このように、世の中の価値の総量は循環する中で増えたり減ったりします。そしてその循環の中で出たロスは、誰のものでもない自然エネルギーを人間の扱える価値に変換する第一次産業によって補われます。
善意の資本主義
長くなりましたが、この構造が善意でも同様に成り立っているのではないかというのが私のアイデアです。
このアイデアでは価値の話よりも単純です。なぜなら、善意は賃金になったりエネルギーになったり酒になったりしないからです。
善意の循環は至極単純に、「誰かが他人に親切にする」「親切にされた人が好い気分になる」「親切にされた人が別の人に親切にする」の繰り返しで循環します。「情けは人の為ならず」です。
この繰り返しによって善意が循環している状態は先ほど述べた資本主義に似ています。
もちろん、貨幣によって厳格に額面が定められる貨幣経済とは異なり、人によって与えたと思っている善意と受けたと思っている善意がずれることは当然考えられるので、どちらかというと物々交換時代に近いものですが、それでも大まかに循環する善意があると思います。
この考え方を採用し、私は人に3種類の分類を考え出しました。
「善意の生産者」つまるところ親切な人です。明らかに自分が受けた以上の善意を人に振りまくことで世の中の善意の総量を上げます。また、人に親切にした際に「お礼はいいから、同じくらい困っている人がいたら助けてあげて」というのもその典型です。ほかに善意の供給源がない以上、この世の善意はすべてこの人々から自然に沸き上がった善意で賄われています。
「善意の仲介者」受けた善意の分だけ親切にする人です。昔ペンを貸してもらったから私も貸してあげよう、この前おごってもらったしおごろう、といった普通の人々です。
「善意の消費者」人から受けた善意を搾取することで得をし続け、他者に返すことはない人たちです。また、本人は気づいていないだけで、明らかに他の人よりも他人から善意を受けているのにそれが当然のことだと思い込んでしまっている人も該当します。
...なんだか自己啓発じみてきましたが、入信させたり買わせたりしないのでご安心ください。
もちろん、受けた善意:与えた善意の比率が1:2なら生産者ですが、1:1.009は生産者なのか、仲介者なのか?1:0.99の場合は消費者になってしまうのか?
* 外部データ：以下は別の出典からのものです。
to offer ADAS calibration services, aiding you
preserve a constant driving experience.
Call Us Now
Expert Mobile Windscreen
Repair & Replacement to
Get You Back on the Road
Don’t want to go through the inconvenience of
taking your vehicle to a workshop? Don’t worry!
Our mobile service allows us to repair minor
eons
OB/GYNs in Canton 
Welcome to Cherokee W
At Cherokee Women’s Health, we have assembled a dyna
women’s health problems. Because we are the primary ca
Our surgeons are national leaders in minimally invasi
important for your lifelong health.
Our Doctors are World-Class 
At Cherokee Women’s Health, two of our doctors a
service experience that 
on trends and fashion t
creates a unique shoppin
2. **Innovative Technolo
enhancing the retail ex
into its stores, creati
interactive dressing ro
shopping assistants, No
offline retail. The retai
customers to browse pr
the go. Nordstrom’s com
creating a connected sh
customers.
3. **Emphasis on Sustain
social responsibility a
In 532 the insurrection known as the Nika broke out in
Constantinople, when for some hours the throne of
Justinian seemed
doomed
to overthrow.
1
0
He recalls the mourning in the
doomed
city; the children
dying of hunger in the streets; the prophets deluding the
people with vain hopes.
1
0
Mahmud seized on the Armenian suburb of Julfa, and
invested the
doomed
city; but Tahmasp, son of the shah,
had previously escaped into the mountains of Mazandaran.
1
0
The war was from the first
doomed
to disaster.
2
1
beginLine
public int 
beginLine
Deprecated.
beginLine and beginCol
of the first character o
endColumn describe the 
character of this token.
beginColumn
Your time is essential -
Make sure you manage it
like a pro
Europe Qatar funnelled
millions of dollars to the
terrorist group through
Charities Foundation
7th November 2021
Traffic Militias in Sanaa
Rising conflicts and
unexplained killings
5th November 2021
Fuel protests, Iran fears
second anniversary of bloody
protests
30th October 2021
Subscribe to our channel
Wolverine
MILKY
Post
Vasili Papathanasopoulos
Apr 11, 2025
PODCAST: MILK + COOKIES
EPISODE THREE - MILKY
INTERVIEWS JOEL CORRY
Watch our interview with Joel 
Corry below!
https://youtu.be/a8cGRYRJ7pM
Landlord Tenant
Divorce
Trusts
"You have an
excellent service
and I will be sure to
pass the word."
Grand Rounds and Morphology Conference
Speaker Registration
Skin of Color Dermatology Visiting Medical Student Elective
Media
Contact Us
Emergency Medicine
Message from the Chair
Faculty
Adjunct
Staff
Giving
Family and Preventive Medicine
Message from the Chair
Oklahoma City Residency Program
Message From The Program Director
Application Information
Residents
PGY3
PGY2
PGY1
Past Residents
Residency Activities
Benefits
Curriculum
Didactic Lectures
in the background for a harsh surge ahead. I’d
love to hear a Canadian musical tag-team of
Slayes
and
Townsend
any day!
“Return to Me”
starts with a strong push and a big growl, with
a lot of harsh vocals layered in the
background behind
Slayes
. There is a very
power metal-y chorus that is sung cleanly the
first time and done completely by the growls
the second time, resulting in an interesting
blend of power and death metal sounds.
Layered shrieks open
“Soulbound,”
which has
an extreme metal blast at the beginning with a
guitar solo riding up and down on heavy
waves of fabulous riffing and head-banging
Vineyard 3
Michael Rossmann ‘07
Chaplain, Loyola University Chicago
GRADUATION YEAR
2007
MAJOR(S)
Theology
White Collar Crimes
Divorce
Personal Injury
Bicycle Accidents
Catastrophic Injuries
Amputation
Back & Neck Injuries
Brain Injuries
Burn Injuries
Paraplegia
などのグラデーションがありますので、あくまでも大まかな三分割です。
というわけで、私は基本的に善意の生産者たろうとがんばっているわけです。そして、善意の消費者には可能な限りそれをやめてもらえると嬉しいな...と思います。
この枠組みで世間の事象を捉えなおしてみると、いろいろと見え方が変わってくると思います。
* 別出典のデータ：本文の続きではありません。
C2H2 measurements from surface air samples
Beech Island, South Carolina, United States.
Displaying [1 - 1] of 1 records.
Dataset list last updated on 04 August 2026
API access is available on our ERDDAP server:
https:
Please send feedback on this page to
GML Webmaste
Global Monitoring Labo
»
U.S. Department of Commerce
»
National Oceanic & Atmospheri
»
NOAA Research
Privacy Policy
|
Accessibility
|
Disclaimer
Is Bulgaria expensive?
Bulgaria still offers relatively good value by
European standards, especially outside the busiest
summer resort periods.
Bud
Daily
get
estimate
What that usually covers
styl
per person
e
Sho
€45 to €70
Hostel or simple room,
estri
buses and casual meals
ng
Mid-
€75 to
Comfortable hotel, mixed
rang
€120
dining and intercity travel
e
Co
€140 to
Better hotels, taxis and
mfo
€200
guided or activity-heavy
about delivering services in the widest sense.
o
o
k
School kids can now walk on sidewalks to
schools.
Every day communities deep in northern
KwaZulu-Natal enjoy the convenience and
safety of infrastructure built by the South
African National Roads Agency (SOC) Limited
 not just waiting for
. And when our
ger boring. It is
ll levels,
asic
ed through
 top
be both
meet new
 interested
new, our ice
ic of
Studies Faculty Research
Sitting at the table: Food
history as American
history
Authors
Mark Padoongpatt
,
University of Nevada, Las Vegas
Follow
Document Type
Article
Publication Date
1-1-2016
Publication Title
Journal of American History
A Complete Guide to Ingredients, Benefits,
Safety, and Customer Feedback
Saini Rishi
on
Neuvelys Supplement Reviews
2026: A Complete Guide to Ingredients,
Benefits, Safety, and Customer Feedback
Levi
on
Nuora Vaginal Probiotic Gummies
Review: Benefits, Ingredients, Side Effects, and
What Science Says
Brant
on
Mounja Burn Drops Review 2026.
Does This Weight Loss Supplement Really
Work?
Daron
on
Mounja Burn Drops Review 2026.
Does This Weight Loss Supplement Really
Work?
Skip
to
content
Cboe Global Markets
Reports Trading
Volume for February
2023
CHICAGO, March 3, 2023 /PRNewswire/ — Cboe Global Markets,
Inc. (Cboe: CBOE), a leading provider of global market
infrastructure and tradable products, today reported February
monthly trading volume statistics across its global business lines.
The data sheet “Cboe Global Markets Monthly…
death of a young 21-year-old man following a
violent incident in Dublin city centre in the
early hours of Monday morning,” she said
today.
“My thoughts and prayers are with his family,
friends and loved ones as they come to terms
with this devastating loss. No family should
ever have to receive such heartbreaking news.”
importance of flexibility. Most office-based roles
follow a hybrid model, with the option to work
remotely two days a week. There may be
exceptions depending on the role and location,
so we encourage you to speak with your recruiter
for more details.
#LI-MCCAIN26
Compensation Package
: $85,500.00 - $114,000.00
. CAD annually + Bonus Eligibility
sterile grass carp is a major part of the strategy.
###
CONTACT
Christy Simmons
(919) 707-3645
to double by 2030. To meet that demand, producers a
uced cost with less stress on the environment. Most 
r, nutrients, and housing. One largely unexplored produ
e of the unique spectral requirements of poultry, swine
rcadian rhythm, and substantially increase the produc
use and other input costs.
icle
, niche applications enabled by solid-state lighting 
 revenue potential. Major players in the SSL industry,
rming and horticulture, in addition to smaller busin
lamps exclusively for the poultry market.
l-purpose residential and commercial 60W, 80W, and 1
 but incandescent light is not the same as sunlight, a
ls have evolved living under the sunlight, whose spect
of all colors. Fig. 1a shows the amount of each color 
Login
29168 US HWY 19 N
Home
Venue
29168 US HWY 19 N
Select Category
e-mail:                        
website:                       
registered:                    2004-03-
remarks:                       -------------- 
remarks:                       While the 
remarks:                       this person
例えば(遅刻にペナルティがない待ち合わせやサークル活動などでの)遅刻魔の人物。彼は自分が寝たい、楽をしたい、働きたくないと言った自分の利益のために遅刻をします。その分コミュニティの人たちに穴埋めをしてもらっているわけで、これは善意を消費して楽をしているわけです。
もっと複雑な例だと、最近問題になっている転売ヤーという人々です。これを経済や法律ではなく善意の資本主義で捉えてみると以下のようになります。
「人々が一線を越えずに不用品を売ったり買ったりしてお互い便利な社会を作っていたのに、その人々の善意で成立したフリーマーケット市場を転売行為に利用し、市場そのものを破壊しつつ人々に不当な金額で売りつけることに利用し、私腹を肥やしている。つまり、人々の善意を削り取って消費し、自分の財布にため込んでいる。」
世の中は、意外に厳格なルールではなく人々の善意で成り立っているものが多いのです。それを利用して私腹を肥やす行為はかなり散見されますし、それは善意の消費行為の代表例と言えるでしょう。
ここで、相手が好い気分にならないいわゆる善意の押し付けは善意の生産にはカウントされないというのも面白いポイントです。
余談ですが、私とほぼ同じことを考えている映画を最近知りました。
映画のほうが前出ですが、私もこれを観ないで一人で思いついたんです信じてください。
思っていること
善意の資本主義についての記述と用語説明は済みました。
ここから先は私がさらに発展させた蛇足および自分語りなので、概念や用語をインストールしたい人はここから先は読まなくてもOKです。
この構造を考えたとき、私が思っている問題点があります。
それは、資本主義と同様、格差社会が発生しているのではないか、ということです。
身近な例でいうと、チームやクラス内に、親切でなんでも引き受けてくれる人、いないでしょうか?クラス班長や掃除当番、学生時代の理科実験で面倒なところをやってくれた人...そういった"お人好し"的な人が正当に他人から善意を返されているところを私は見たことがありません。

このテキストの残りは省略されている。